Coupe Davis : L’erreur de Mauresmo

Amélie Mauresmo a confié ce vendredi lors d’une conférence de presse qu’elle avait commis une erreur en acceptant le poste de capitaine de Coupe Davis avant que la réforme de l’épreuve soit votée.

Nommée capitaine de l’équipe de France de Coupe Davis le 23 juin dernier, Amélie Mauresmo a espéré pendant 54 jours que la réforme de l’épreuve ne soit pas votée. Mais elle l’a été, le 16 août à Orlando, et l’ancienne n°1 mondiale devait donc se retrouver sur la chaise de capitaine en novembre prochain, pour une épreuve qui avait perdu toute sa saveur. Finalement, elle a décidé de jeter l’éponge cette semaine, pour aller entraîner Lucas Pouille. Ce vendredi, en conférence de presse, la gagnante de l’Open d’Australie et Wimbledon 2006 a reconnu qu’elle avait fait une erreur. « Oui, bien sûr, j’ai fait l’erreur d’accepter le poste avant le vote du mois d’août.
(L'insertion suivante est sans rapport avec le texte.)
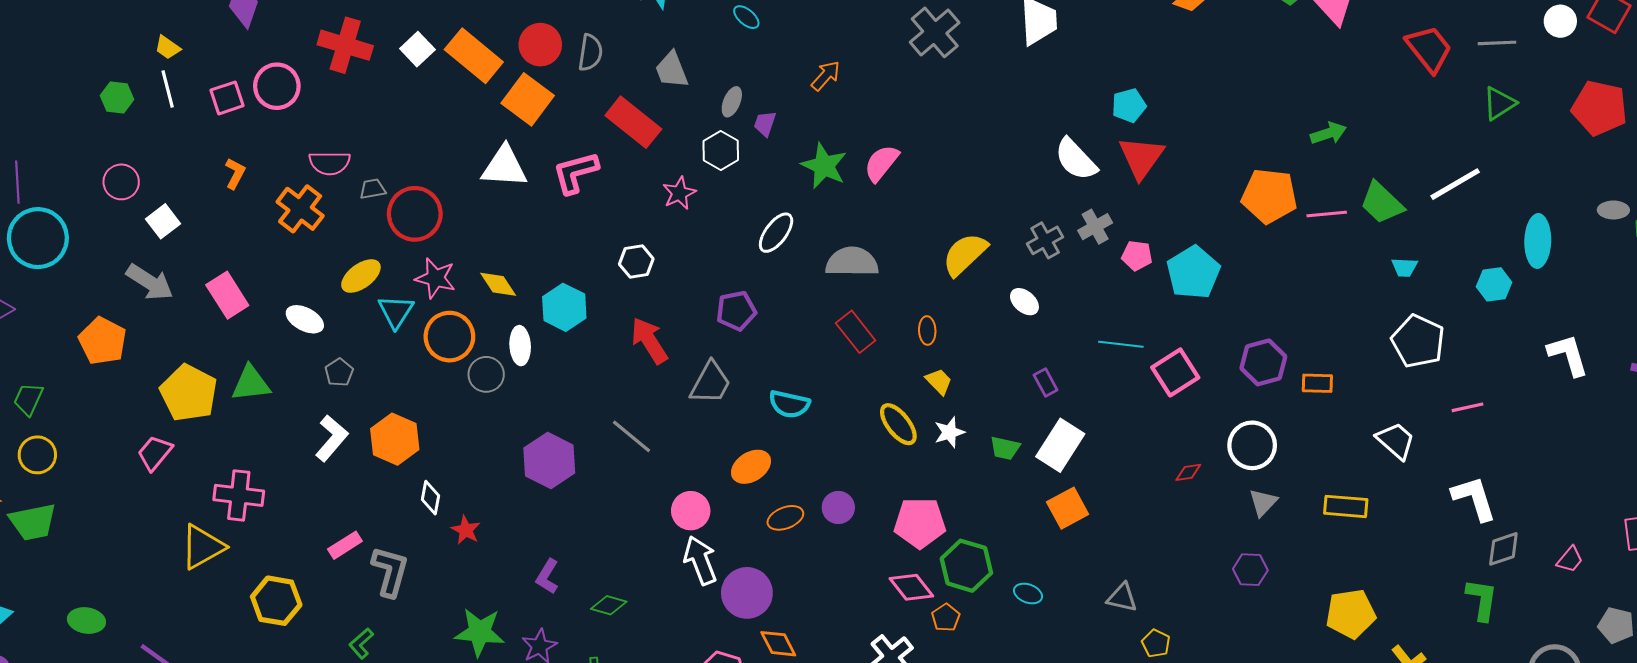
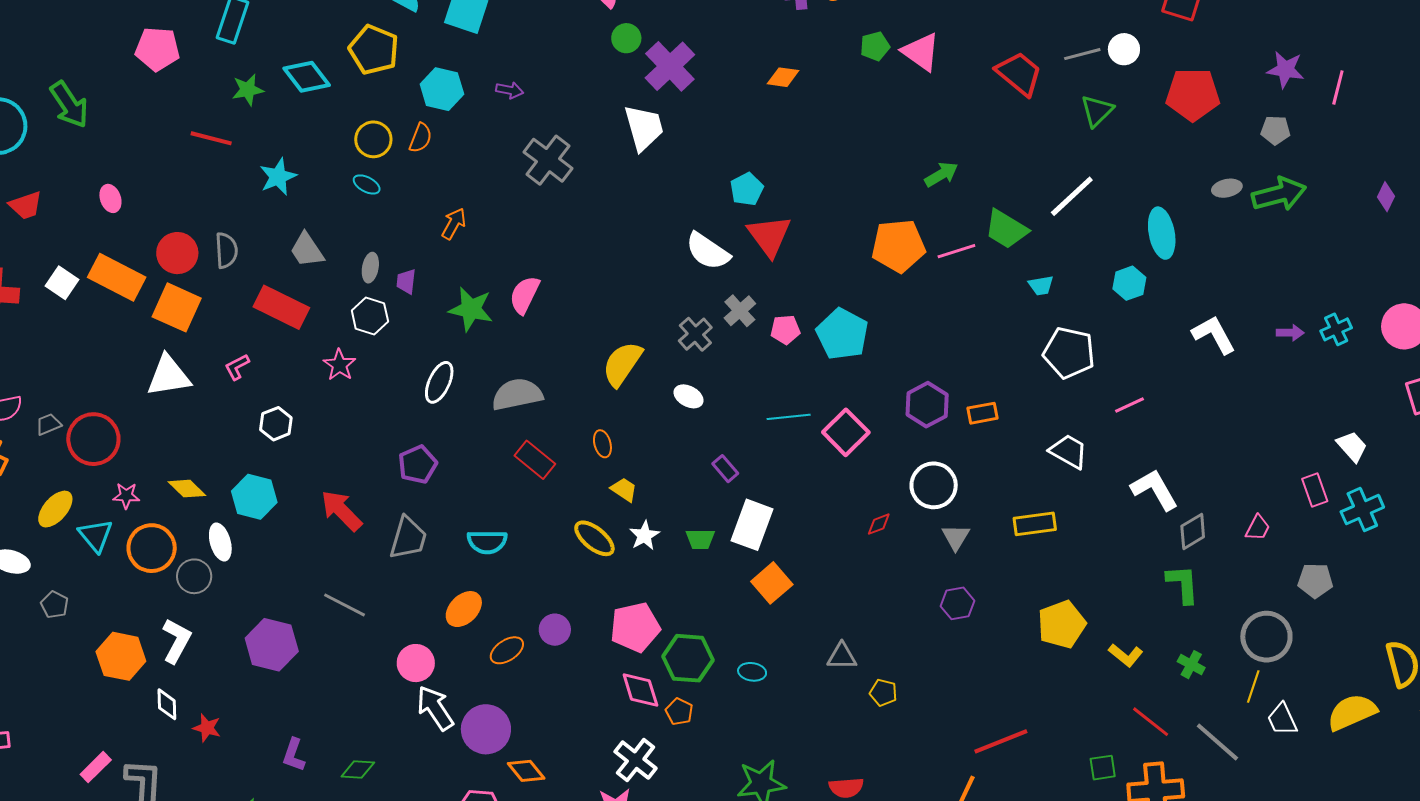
white circle: (1560, 21) -> (1124, 49), moved
pink L-shape: (575, 173) -> (237, 367), size x0.6
white hexagon: (636, 261) -> (276, 424), moved
pink star: (435, 278) -> (126, 496), size x0.7
white L-shape: (332, 438) -> (177, 641), moved
pink diamond: (911, 587) -> (640, 690), turned 33

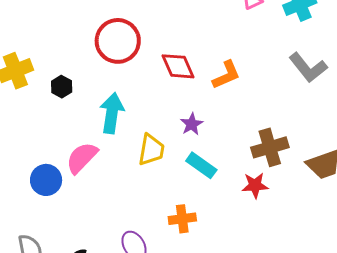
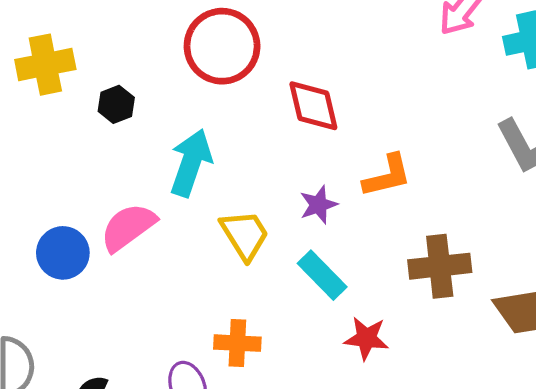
orange L-shape: (226, 75) -> (387, 176), moved
yellow trapezoid: (151, 150) -> (245, 235), turned -52
red star: (255, 185) -> (366, 338), moved
orange cross: (182, 219) -> (237, 343), moved

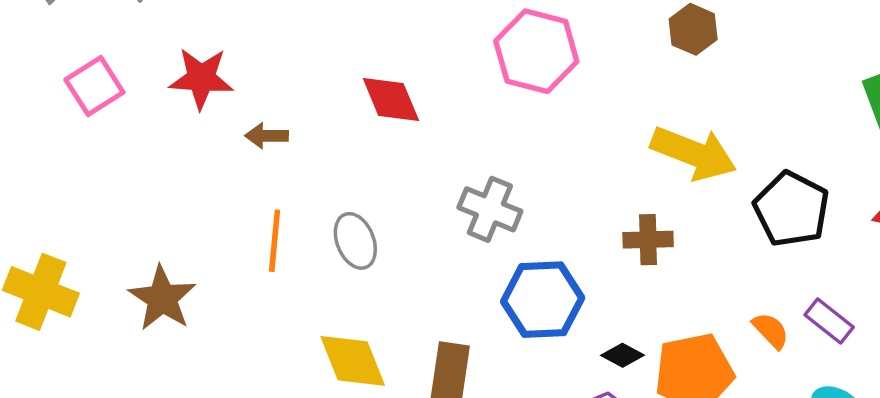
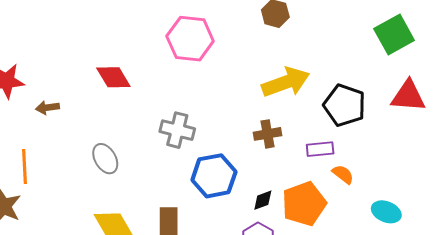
yellow arrow: (694, 153) -> (286, 82), turned -33
orange line: (275, 241) -> (24, 166), moved
purple rectangle: (829, 321) -> (320, 149), moved, turned -36
black diamond: (623, 355) -> (263, 200), turned -40

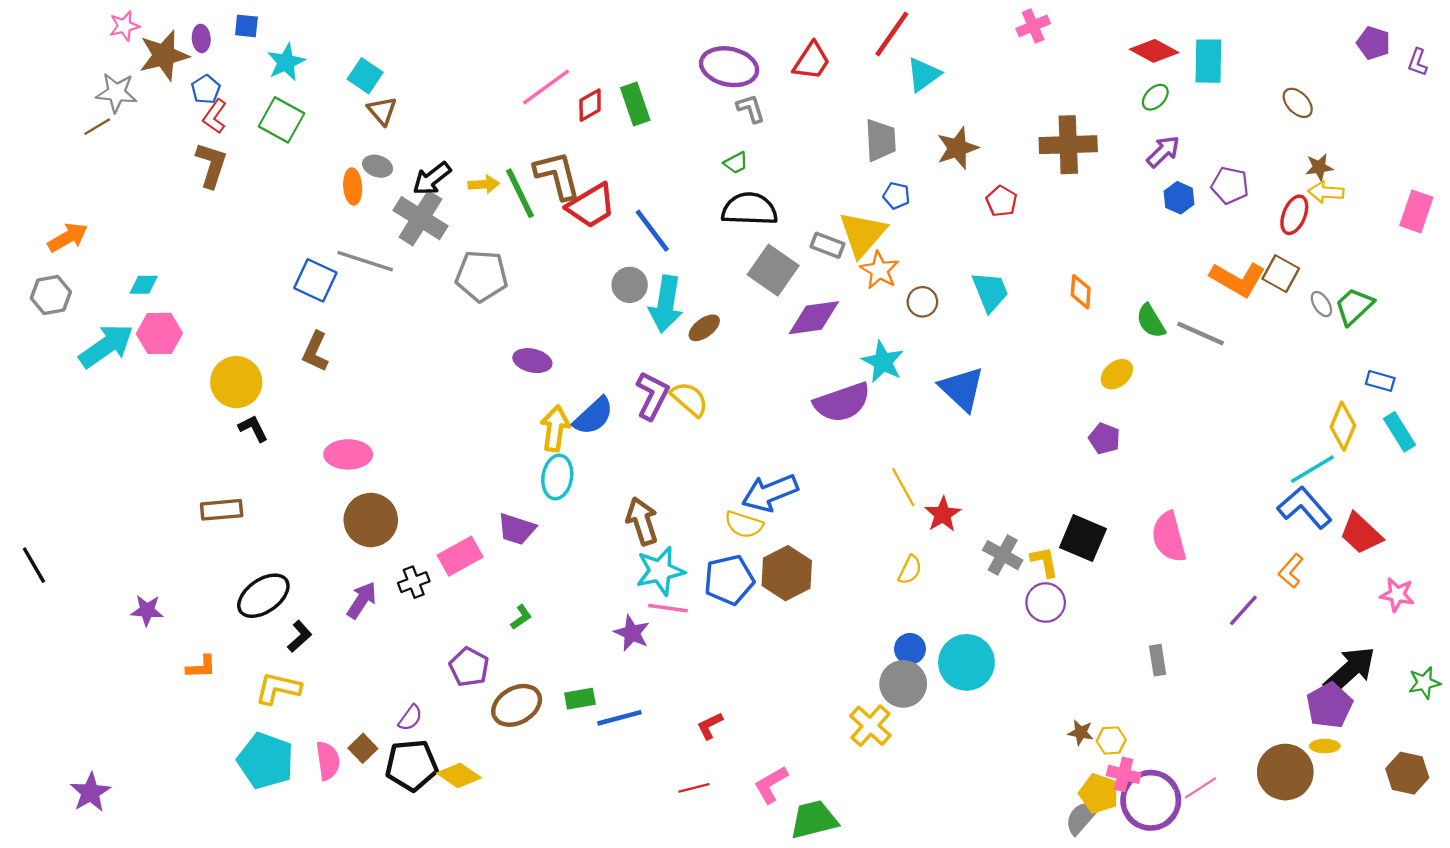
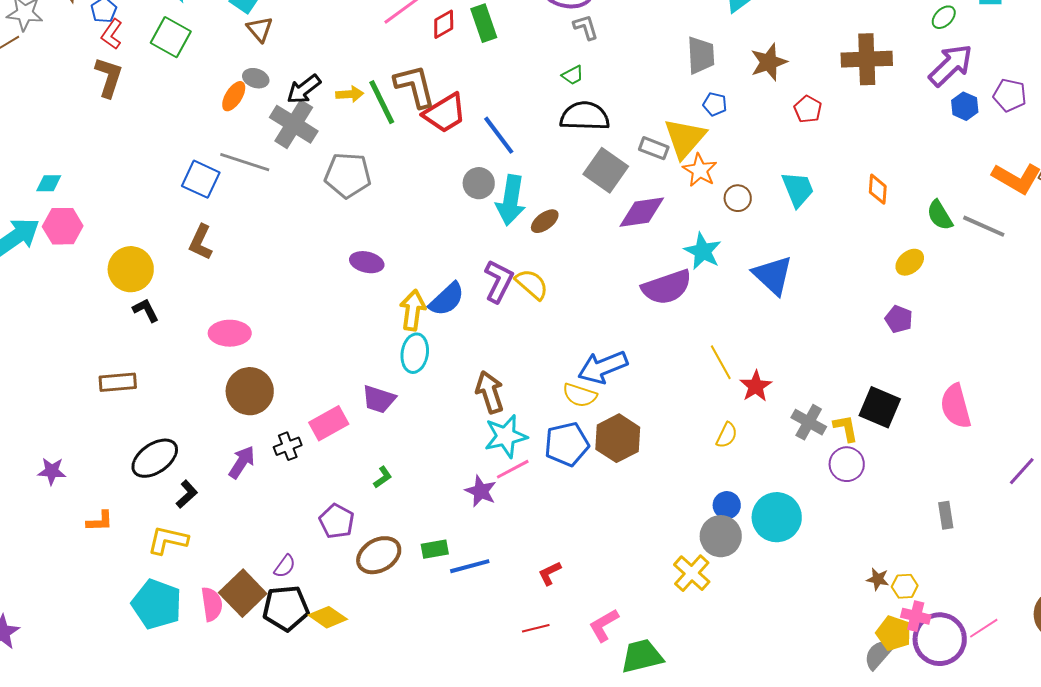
purple arrow: (1163, 151) -> (951, 65), size x1.5
orange ellipse: (353, 187) -> (234, 96), turned 36
purple ellipse: (532, 361) -> (367, 262), moved
pink line: (668, 608) -> (513, 469), turned -36
brown square: (363, 748) -> (243, 593), size x1.8

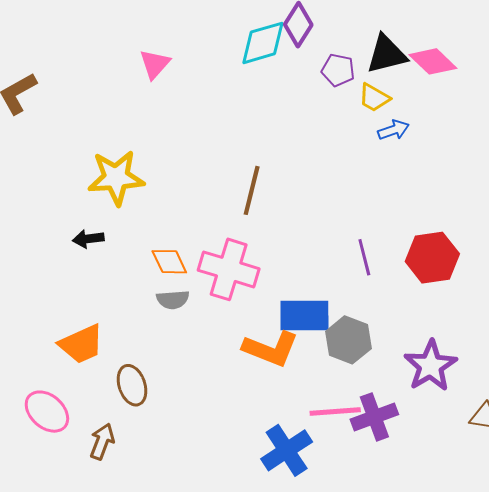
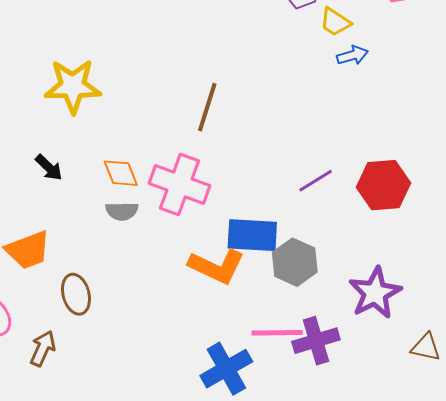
black arrow: (88, 239) -> (49, 168), moved, turned -132
purple line: (364, 257) -> (316, 181), turned 69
La Fédération aussi. On a tous fait une erreur. Il aurait fallu attendre (…) J’étais en réflexion depuis le mois d’août et dans ma tête, j’attendais la fin de la campagne de la Coupe Davis en cours pour faire le point. J’avais des doutes, c’est vrai, sur ce que j’avais envie de faire et ce qui pouvait me faire vibrer. J’étais en réflexion sur ce format qui n’était pas satisfaisant. J’avais eu en octobre le président (Bernard Giudicelli) avec qui j’avais partagé tout ça. Et le lundi après la finale de Coupe Davis, Lucas (Pouille) m’a sollicité ».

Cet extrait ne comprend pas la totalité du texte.